Het college kan in de overeenkomst met de vrijwillige inburgeraar, bedoeld in artikel 24d, tweede lid, van de wet een of meer van de volgende verplichtingen opnemen:

  • a.

    het deelnemen aan de voorziening;

  • b.

    het deelnemen aan gesprekken met de trajectbegeleider;

  • c.

    het deelnemen aan voortgangsgesprekken;

  • d.

    voor de eerste maal deelnemen aan het inburgeringsexamen of staatsexamen Nederlands als tweede taal I of II op een tijdstip dat in de overeenkomst wordt neergelegd;

  • e.

    het melden indien door ziekte dan wel door andere relevante omstandigheden niet aan de verplichtingen in de overeenkomst kan worden voldaan.
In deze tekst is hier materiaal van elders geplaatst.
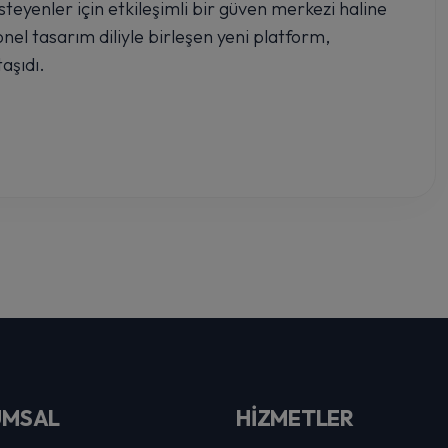
steyenler için etkileşimli bir güven merkezi haline
nel tasarım diliyle birleşen yeni platform,
aşıdı.
UMSAL
HİZMETLER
Artikel 15 De inhoud van de overeenkomst

De overeenkomst met de vrijwillige inburgeraar, bedoeld in artikel 24d, tweede lid, van wet bevat in ieder geval:

  • a.

    een beschrijving van de voorziening;

  • b.

    een opgave van de rechten en verplichtingen van de vrijwillige inburgeraar;

  • c.

    de datum waarop aan het inburgeringsexamen of staatsexamen Nederlands als tweede taal I of II moet zijn deelgenomen;

  • d.

    de sancties die kunnen worden toegepast wanneer de verplichtingen niet worden nagekomen.

Artikel 16 Sancties bij niet-nakoming van de overeenkomst

Indien de vrijwillige inburgeraar de verplichtingen die zijn neergelegd in de overeenkomst niet of onvoldoende nakomt, kan het college als sanctie opleggen de maximale terugvordering van de gemaakte kosten, waarbij het bedrag van de terugvordering vergelijkbaar is met of lager dan de bestuurlijke boetes die het college kan opleggen als een inburgeringsplichtige de verschillende verplichtingen niet nakomt;

Artikel 17 Het vaststellen van de identiteit van de vrijwillige inburgeraar

Het college stelt de identiteit van de vrijwillige inburgeraar vast aan de hand van een document als bedoeld in artikel 1 van de Wet op de identificatieplicht.

Hoofdstuk 4. Slotbepalingen

Artikel 18 Inwerkingtreding nieuwe en intrekking oude verordening

  • 1. De verordening Wet inburgering voor de gemeente Roermond, vastgesteld bij besluit van 14 mei 2009, no 2009/049/2 wordt ingetrokken;

  • 2. Deze verordening treedt in werking op de dag na die waarop zij is bekendgemaakt.

Artikel 19 Overgangsbepaling

Besluiten, genomen krachtens de verordening bedoeld in artikel 18, eerste lid, die golden op het moment van de inwerkingtreding van deze verordening en waarvoor deze verordening overeenkomstige besluiten kent, gelden als besluiten genomen krachtens deze verordening.

Artikel 20 Citeertitel

De verordening wordt aangehaald als: Verordening Wet inburgering gemeente Roermond.